Saved data entries
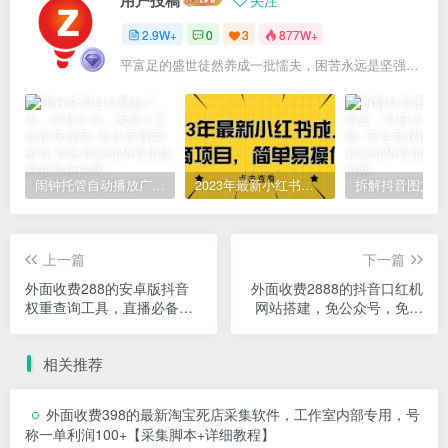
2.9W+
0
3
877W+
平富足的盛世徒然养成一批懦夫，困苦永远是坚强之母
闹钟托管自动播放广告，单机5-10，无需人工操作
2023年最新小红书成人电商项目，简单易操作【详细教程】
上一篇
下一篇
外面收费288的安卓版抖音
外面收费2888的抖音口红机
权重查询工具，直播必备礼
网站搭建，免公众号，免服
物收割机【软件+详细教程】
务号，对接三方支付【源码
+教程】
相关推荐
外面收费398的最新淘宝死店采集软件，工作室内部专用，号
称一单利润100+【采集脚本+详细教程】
==
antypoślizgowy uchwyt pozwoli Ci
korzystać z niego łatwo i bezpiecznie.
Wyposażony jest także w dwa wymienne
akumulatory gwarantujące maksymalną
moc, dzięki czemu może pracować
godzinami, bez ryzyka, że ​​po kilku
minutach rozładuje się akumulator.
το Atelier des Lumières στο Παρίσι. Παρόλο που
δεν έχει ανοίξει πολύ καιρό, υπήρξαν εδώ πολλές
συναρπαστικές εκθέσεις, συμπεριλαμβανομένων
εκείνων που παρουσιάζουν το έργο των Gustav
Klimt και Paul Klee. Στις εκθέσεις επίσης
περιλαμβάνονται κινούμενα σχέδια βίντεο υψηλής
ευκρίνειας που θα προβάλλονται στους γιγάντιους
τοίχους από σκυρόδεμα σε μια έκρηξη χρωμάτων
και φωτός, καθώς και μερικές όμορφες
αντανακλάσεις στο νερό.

Try it:
Start with the line above that contains "权重查询工具，直播必备礼" and stop after the line that contains "称一单利润100+【采集脚本+详细教程】". Output those lines exactly, and only those.

Problem solution:
权重查询工具，直播必备礼
网站搭建，免公众号，免服
物收割机【软件+详细教程】
务号，对接三方支付【源码
+教程】
相关推荐
外面收费398的最新淘宝死店采集软件，工作室内部专用，号
称一单利润100+【采集脚本+详细教程】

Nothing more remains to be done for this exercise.